== TASK DETAILS ==
Beneath this task are records; print exactly the stretch of them from the line with "Nous contacter (271, 539)" through the line with "Brighton Cabinetry (301, 1346)", both ends included.

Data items

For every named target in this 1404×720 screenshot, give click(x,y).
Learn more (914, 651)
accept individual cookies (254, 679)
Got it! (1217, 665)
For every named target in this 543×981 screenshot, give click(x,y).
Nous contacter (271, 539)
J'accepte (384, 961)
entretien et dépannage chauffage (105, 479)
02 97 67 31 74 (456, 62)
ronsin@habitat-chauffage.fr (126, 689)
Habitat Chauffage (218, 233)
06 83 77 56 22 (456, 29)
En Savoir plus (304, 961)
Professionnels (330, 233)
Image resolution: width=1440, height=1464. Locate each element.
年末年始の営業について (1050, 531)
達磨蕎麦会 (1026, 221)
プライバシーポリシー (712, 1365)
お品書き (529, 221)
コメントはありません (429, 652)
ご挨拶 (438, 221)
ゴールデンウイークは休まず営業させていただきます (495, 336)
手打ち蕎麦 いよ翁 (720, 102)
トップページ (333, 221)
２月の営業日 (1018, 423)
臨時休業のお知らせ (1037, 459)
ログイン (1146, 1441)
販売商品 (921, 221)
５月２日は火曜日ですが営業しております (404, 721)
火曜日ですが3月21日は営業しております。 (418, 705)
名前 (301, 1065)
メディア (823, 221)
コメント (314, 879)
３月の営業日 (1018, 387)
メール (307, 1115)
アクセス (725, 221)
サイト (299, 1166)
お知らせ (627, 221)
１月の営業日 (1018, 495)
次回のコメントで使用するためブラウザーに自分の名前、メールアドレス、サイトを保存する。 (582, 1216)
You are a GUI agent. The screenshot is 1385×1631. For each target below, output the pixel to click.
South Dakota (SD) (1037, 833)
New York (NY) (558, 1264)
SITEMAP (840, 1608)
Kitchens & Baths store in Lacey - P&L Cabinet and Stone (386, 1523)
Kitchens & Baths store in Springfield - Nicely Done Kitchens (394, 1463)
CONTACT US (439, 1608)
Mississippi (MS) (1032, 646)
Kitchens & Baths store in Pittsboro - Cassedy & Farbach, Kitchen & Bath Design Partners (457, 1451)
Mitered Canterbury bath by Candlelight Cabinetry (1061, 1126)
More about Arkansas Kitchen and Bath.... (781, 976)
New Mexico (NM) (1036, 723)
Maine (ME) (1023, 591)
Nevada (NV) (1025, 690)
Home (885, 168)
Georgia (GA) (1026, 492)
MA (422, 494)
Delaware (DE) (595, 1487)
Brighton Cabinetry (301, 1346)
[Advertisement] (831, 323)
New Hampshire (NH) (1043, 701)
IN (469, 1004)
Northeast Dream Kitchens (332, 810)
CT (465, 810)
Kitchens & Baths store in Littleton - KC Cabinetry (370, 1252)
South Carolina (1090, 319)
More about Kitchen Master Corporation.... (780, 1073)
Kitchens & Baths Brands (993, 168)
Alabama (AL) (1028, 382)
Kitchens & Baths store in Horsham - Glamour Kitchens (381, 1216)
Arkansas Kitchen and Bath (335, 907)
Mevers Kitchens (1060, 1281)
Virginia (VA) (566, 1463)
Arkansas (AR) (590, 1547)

== RESPONSE AREA ==
Nous contacter (271, 539)
J'accepte (384, 961)
entretien et dépannage chauffage (105, 479)
02 97 67 31 74 (456, 62)
ronsin@habitat-chauffage.fr (126, 689)
Habitat Chauffage (218, 233)
06 83 77 56 22 (456, 29)
En Savoir plus (304, 961)
Professionnels (330, 233)
Image resolution: width=1440, height=1464. Locate each element.
年末年始の営業について (1050, 531)
達磨蕎麦会 (1026, 221)
プライバシーポリシー (712, 1365)
お品書き (529, 221)
コメントはありません (429, 652)
ご挨拶 (438, 221)
ゴールデンウイークは休まず営業させていただきます (495, 336)
手打ち蕎麦 いよ翁 (720, 102)
トップページ (333, 221)
２月の営業日 (1018, 423)
臨時休業のお知らせ (1037, 459)
ログイン (1146, 1441)
販売商品 (921, 221)
５月２日は火曜日ですが営業しております (404, 721)
火曜日ですが3月21日は営業しております。 (418, 705)
名前 (301, 1065)
メディア (823, 221)
コメント (314, 879)
３月の営業日 (1018, 387)
メール (307, 1115)
アクセス (725, 221)
サイト (299, 1166)
お知らせ (627, 221)
１月の営業日 (1018, 495)
次回のコメントで使用するためブラウザーに自分の名前、メールアドレス、サイトを保存する。 (582, 1216)
You are a GUI agent. The screenshot is 1385×1631. For each target below, output the pixel to click.
South Dakota (SD) (1037, 833)
New York (NY) (558, 1264)
SITEMAP (840, 1608)
Kitchens & Baths store in Lacey - P&L Cabinet and Stone (386, 1523)
Kitchens & Baths store in Springfield - Nicely Done Kitchens (394, 1463)
CONTACT US (439, 1608)
Mississippi (MS) (1032, 646)
Kitchens & Baths store in Pittsboro - Cassedy & Farbach, Kitchen & Bath Design Partners (457, 1451)
Mitered Canterbury bath by Candlelight Cabinetry (1061, 1126)
More about Arkansas Kitchen and Bath.... (781, 976)
New Mexico (NM) (1036, 723)
Maine (ME) (1023, 591)
Nevada (NV) (1025, 690)
Home (885, 168)
Georgia (GA) (1026, 492)
MA (422, 494)
Delaware (DE) (595, 1487)
Brighton Cabinetry (301, 1346)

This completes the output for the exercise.